═════ Source material ═════

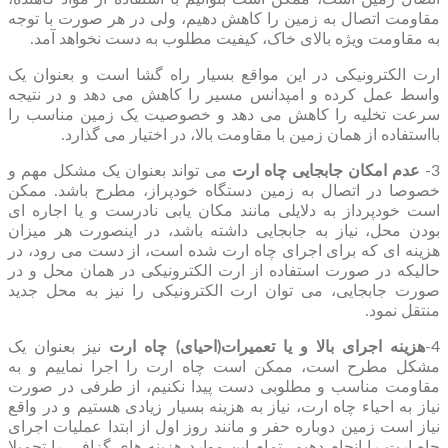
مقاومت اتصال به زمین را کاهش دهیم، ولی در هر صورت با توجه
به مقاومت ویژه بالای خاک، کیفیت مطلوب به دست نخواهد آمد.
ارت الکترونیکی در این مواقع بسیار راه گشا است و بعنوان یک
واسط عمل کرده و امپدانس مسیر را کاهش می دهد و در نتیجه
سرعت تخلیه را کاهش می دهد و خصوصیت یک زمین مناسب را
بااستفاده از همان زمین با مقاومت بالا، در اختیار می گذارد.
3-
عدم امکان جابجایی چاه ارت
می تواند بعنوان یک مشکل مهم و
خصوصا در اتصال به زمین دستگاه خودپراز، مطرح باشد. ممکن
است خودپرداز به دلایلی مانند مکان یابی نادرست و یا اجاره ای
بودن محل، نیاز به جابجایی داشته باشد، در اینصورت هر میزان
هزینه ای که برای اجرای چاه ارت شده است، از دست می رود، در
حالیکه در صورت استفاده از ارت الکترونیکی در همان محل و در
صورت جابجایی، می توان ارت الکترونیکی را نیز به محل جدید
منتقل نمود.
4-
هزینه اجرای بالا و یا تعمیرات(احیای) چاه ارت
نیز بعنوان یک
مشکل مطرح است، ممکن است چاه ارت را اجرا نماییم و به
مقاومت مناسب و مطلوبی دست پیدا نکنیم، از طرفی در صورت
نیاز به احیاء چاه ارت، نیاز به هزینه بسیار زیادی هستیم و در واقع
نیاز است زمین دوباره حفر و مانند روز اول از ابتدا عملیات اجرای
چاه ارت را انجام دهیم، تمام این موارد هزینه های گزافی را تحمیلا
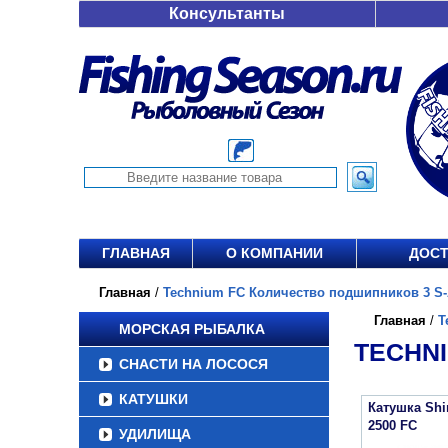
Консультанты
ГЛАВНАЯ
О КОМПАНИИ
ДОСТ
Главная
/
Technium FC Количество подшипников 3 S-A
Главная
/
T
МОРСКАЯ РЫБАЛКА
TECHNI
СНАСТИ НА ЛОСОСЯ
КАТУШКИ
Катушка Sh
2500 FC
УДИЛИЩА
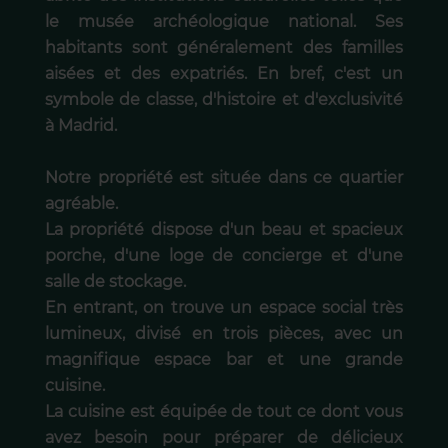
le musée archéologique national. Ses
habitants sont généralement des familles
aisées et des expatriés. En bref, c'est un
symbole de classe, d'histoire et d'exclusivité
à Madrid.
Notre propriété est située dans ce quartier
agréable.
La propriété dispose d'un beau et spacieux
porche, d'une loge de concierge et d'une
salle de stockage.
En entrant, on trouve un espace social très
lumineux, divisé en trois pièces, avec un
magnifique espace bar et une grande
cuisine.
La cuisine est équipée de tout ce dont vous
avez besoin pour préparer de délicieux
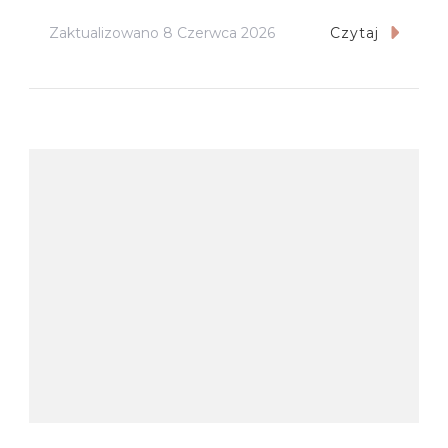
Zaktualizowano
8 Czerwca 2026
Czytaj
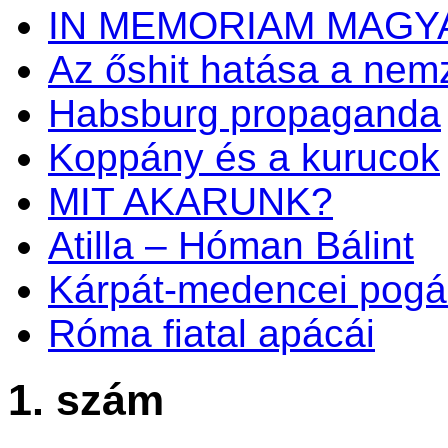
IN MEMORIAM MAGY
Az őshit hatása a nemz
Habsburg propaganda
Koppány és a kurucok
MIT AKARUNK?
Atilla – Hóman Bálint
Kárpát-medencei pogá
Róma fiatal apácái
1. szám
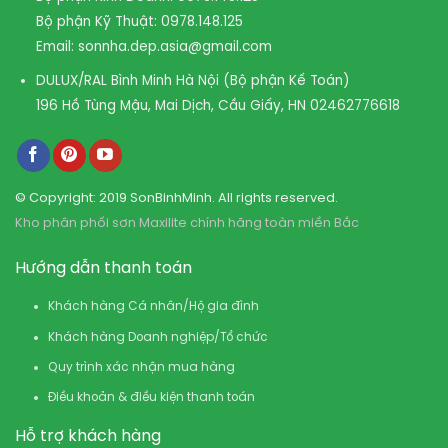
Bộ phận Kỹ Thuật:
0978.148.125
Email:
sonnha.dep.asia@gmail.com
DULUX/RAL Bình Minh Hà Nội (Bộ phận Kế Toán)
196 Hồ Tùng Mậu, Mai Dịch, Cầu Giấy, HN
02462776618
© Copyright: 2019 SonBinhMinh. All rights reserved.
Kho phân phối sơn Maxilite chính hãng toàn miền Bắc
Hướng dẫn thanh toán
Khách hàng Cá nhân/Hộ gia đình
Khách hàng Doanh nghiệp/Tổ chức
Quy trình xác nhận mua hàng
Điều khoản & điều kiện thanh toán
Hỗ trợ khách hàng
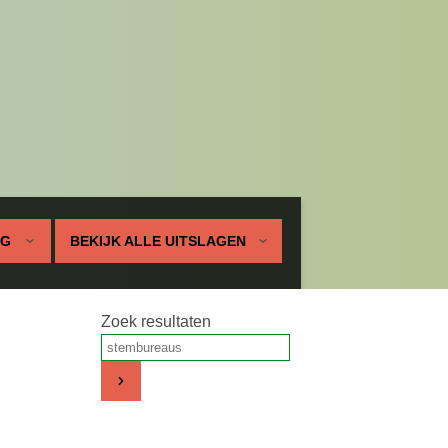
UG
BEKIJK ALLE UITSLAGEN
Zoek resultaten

═════

▸ **Exercise goal**: Please restate the lines above exactly, starting at the first line of the data and stopping at the line containing "عدم امکان جابجایی چاه ارت", which is included. Omit pictures.

▸ **Task response**:
مقاومت اتصال به زمین را کاهش دهیم، ولی در هر صورت با توجه
به مقاومت ویژه بالای خاک، کیفیت مطلوب به دست نخواهد آمد.
ارت الکترونیکی در این مواقع بسیار راه گشا است و بعنوان یک
واسط عمل کرده و امپدانس مسیر را کاهش می دهد و در نتیجه
سرعت تخلیه را کاهش می دهد و خصوصیت یک زمین مناسب را
بااستفاده از همان زمین با مقاومت بالا، در اختیار می گذارد.
3-
عدم امکان جابجایی چاه ارت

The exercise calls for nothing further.